Start of Block

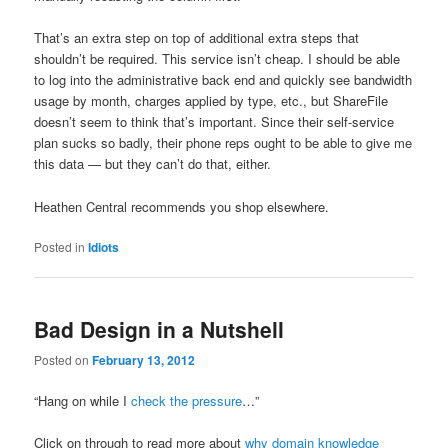
That’s an extra step on top of additional extra steps that
shouldn’t be required. This service isn’t cheap. I should be able
to log into the administrative back end and quickly see bandwidth
usage by month, charges applied by type, etc., but ShareFile
doesn’t seem to think that’s important. Since their self-service
plan sucks so badly, their phone reps ought to be able to give me
this data — but they can’t do that, either.
Heathen Central recommends you shop elsewhere.
Posted in
Idiots
Bad Design in a Nutshell
Posted on
February 13, 2012
“Hang on while I
check the pressure
…”
Click on through to read more about
why domain knowledge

End of Block

→ **DIRECTIONS**: Restate every line of the data above word for word, with the images removed.

→ **FINISHED EXERCISE**:
That’s an extra step on top of additional extra steps that
shouldn’t be required. This service isn’t cheap. I should be able
to log into the administrative back end and quickly see bandwidth
usage by month, charges applied by type, etc., but ShareFile
doesn’t seem to think that’s important. Since their self-service
plan sucks so badly, their phone reps ought to be able to give me
this data — but they can’t do that, either.
Heathen Central recommends you shop elsewhere.
Posted in
Idiots
Bad Design in a Nutshell
Posted on
February 13, 2012
“Hang on while I
check the pressure
…”
Click on through to read more about
why domain knowledge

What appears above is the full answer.